Читаем Час отплытия полностью

Нелегко было Севке вообразить ровесницей красноносую старуху пьяницу, представить ее влюбленной, ревнующей, насмерть борющейся за свое счастье. Тогда, сорок лет назад, она сумела победить; Рябую Верку, беременную седьмой месяц, красную от стыда, принародно заклеймили развратницей, моральной уродкой и вместе с бракоделами высадили на берег, за триста миль от Магадана. Здоровущая баба была эта Верка, на кавасаки ловцом работала, а вот не смогла дойти, не одолела горбатые мили по сопкам, смушковым от стланика.

— Жалко мне было ее… — скрипуче пропела тетя Паша.

Фанерный ящик, на котором лежали куски хлеба, колбаса, стояли две кружки и пустая бутылка, трясло так, как будто внутри его работал дизель.

— Они месяц шли, — хлюпая багровым носом, плакала старуха, — целый месяц, слышишь. Сева? И трое, только трое дошли до Магадана…

Потрясенный рассказом. Севка истуканом сидел на лавке и дымил беломором. Все трое молчали. Слышно было лишь всхлипывание тети Паши да треск угля в печке. Привычным фоном грохотали колеса. Наконец встала со своей маленькой переносной скамеечки тетя Катя и молча убрала со «стола» пустую бутылку, хлёб, колбасу. В углу, у нар стоял еще один большой фанерный ящик с марлевой занавеской. Хозяйственная старуха спрятала все в этот «буфет» и, уронив: «Ну, будет уже, будет, Паша, хлюпать», повернулась к окну.

Пятнадцать лет проплавали на «Сибирцеве» Пашка с Федором. Потом сошли на берег, построили хату, расписались в загсе. Но бог не дал им детей, так сказала сама тетя Паша. И поэтому ее потянуло к водке. Федор работал в порту, шкипером на барже. В прошлом году погиб. Его баржа стояла под бортом новенького краболова, который готовился в рейс. Там прибирали палубу и выбрасывали за борт мусор, ненужные доски. Одной доской и сломало ему позвоночник. Федор помучился с неделю и помер. Молча, без стона.

Глаза тети Паши блестели в вагонном полумраке, но были уже сухими.

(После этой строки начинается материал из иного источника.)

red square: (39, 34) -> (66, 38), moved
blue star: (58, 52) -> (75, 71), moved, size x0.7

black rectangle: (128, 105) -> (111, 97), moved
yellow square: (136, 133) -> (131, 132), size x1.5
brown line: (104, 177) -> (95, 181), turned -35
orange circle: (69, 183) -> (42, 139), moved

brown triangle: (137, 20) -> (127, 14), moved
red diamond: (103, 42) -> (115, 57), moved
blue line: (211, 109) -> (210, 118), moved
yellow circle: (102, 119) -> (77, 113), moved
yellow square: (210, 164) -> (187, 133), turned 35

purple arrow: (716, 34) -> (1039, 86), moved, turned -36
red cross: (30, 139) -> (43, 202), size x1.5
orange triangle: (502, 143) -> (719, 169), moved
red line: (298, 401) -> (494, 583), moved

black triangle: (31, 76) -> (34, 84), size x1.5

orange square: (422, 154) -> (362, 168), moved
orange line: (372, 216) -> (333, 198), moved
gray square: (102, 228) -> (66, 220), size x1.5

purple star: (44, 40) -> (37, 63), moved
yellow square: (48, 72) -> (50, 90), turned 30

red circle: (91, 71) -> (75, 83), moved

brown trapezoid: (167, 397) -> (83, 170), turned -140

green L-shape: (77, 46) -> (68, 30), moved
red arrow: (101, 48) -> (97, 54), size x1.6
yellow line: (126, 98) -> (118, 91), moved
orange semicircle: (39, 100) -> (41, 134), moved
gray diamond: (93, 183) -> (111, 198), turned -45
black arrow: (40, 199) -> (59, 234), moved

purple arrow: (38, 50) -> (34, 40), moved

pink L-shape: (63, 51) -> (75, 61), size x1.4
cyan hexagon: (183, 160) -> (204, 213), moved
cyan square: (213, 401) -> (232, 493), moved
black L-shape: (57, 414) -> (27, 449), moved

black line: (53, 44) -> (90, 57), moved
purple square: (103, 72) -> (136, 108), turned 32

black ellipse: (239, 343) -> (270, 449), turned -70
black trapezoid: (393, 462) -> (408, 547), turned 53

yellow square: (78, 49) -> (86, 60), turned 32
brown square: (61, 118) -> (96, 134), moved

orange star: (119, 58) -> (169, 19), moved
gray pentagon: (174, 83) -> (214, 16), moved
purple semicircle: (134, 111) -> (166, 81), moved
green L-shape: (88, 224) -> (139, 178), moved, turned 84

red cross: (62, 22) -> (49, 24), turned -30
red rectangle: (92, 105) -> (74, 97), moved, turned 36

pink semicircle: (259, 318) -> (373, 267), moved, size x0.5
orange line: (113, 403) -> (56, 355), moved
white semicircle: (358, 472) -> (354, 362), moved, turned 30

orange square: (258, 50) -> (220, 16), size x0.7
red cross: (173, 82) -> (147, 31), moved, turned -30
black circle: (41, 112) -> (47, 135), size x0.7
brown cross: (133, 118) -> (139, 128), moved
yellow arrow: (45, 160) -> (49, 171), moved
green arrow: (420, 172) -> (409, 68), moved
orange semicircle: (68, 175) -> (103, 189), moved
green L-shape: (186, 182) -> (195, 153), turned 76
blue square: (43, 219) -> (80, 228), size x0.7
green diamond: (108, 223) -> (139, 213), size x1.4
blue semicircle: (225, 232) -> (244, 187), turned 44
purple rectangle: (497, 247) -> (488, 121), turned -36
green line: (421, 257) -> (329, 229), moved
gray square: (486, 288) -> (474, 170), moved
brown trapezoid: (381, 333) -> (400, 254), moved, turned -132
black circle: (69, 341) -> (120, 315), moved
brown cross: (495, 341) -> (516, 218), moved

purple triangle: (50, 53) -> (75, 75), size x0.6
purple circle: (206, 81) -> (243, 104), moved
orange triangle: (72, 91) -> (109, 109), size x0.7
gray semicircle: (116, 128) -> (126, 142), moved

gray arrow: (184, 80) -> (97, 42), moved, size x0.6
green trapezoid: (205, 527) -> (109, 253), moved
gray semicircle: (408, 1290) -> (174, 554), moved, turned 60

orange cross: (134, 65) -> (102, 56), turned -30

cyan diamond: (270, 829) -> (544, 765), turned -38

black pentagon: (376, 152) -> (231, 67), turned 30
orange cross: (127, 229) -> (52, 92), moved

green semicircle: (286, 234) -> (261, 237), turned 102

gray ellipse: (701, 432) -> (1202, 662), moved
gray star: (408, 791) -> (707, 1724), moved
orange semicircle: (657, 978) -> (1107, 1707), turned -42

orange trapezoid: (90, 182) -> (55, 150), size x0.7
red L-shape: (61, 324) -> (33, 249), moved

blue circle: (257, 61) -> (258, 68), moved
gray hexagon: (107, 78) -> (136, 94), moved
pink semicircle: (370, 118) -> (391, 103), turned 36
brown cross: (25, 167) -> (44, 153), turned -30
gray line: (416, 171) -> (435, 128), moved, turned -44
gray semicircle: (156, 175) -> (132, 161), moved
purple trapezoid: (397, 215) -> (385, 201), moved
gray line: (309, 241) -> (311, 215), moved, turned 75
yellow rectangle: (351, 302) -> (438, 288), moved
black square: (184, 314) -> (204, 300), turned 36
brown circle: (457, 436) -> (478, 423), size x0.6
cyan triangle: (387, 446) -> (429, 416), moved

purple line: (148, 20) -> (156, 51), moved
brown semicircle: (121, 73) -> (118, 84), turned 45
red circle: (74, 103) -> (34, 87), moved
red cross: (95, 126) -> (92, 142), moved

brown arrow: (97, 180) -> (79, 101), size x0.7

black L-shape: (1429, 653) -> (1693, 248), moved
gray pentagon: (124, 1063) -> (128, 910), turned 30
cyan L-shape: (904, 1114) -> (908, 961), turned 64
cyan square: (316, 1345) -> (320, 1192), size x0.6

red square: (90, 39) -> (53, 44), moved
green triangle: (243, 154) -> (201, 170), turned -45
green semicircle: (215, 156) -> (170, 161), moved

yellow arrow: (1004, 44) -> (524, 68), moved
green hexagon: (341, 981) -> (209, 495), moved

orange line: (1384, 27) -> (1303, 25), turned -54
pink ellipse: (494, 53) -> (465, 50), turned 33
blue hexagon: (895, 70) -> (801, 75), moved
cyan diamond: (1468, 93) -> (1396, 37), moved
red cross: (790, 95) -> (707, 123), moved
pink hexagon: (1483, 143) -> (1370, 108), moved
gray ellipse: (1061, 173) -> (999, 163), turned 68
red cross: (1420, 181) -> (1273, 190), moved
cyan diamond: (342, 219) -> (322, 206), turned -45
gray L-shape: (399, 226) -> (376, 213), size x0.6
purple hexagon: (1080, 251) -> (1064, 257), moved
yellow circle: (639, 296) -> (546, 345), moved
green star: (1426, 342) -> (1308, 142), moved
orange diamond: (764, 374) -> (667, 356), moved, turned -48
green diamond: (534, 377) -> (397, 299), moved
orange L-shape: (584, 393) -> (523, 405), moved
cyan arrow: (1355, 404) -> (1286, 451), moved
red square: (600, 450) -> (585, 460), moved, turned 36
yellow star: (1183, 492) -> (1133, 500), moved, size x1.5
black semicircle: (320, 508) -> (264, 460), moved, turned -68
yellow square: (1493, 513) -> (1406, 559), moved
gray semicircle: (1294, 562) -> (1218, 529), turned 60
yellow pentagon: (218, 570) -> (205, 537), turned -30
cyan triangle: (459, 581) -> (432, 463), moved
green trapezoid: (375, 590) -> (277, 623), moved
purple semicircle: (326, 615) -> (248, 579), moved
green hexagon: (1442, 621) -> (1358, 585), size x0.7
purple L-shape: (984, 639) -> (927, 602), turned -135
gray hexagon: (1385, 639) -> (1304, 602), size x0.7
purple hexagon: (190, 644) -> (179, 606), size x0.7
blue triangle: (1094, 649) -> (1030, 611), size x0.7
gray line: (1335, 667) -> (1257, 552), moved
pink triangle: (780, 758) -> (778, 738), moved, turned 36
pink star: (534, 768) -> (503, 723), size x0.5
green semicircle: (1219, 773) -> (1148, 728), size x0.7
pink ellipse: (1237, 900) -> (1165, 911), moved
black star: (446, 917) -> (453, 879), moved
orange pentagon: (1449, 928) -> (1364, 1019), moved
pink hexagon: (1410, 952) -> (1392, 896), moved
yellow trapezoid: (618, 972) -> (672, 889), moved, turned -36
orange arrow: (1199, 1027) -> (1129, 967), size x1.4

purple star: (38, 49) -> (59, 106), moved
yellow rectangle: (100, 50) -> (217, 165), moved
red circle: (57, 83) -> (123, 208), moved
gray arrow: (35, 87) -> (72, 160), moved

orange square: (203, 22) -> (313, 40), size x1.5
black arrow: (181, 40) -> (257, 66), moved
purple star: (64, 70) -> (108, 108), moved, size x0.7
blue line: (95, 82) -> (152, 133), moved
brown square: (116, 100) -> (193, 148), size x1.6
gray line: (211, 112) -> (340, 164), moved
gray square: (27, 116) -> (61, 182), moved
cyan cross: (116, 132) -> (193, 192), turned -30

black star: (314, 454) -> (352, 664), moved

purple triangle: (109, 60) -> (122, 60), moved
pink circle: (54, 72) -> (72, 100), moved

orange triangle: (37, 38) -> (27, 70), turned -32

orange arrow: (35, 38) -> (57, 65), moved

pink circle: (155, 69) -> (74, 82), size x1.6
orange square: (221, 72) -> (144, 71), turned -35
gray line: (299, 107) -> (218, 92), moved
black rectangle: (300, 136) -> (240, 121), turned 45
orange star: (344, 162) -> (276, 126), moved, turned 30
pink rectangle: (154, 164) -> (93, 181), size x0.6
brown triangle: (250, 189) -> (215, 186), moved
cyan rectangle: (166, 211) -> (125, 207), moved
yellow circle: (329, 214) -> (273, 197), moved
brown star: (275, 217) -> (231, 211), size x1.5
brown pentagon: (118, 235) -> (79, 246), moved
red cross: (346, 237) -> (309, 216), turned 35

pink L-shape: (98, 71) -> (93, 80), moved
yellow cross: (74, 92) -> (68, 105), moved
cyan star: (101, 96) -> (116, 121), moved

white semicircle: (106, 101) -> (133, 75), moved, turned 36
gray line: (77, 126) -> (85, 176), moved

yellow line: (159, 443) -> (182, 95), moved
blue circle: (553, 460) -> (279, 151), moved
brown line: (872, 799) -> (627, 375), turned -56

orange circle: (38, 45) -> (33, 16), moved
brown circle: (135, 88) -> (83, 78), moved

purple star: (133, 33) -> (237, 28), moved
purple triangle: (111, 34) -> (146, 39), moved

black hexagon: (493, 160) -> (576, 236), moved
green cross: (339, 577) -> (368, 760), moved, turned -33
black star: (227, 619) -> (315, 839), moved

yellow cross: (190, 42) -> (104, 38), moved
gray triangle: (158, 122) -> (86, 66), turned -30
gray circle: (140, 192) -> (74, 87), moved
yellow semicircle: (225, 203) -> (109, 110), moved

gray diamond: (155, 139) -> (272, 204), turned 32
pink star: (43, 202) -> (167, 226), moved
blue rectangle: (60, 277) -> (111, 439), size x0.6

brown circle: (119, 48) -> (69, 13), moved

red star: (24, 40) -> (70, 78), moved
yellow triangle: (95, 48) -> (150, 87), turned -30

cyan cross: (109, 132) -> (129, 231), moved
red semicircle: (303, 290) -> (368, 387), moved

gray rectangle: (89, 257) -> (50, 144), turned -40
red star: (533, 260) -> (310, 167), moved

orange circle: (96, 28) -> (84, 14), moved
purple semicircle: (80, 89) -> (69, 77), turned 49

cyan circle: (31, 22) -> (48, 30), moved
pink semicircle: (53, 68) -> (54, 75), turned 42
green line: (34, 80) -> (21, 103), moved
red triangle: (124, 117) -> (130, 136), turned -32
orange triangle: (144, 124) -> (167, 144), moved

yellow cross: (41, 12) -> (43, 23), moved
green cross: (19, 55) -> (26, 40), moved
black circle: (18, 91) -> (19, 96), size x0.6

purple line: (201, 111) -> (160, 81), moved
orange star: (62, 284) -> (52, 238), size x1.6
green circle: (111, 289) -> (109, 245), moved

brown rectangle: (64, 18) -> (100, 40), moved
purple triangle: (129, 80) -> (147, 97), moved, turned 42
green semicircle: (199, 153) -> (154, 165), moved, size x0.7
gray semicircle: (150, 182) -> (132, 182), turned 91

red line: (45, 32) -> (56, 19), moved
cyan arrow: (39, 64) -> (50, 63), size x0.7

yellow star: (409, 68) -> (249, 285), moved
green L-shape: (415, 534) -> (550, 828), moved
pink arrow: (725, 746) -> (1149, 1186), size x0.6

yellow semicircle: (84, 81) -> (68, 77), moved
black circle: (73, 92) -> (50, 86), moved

Кончался трехчасовой прогон. В февральских сумерках блеснули желтые огоньки станции. Голова тети Кати в пуховом платке закрыла окошко: она всматривалась. И наконец объявила радостно:

— Улан-Удэ!

Зашипели тормоза. Поезд еще не остановился, а Севка уже спрыгнул и, махнув тете Кате рукой, пошел навстречу вагону с родным номером 840–1438.

Дед ликовал, точно встретил друга после долгой разлуки, болтал без умолку:

— Давай, милай, поядать, давай, а то я вже думав, шо ты отстав.

Севка залег прямо в ботинках на нары, зарылся лицом в холодное одеяло и подумал о тете Паше: «Нет, не в краболовах тут дело. И не в давности… В людях… В людях! Черствость… Откуда она? От бедности в доме, в душе?..»

Полчаса они простояли в Улан-Удэ, и Севка за это время не пошевелился. Судьба Рябой Верки, мерзлое одеяло, в которое он уткнулся холодным носом, ледяные ботинки, стылые ноги, неподвижность студеного вагона питали его мысли о холодном мире. Максимыч же, пользуясь остановкой, вычистил поддувало, выскреб совком золу и в одиночестве ужинал у развеселившейся печки. В его мире зло с добром давным-давно расплелись, и, как в возвращенном детстве, день и ночь делила четкая грань.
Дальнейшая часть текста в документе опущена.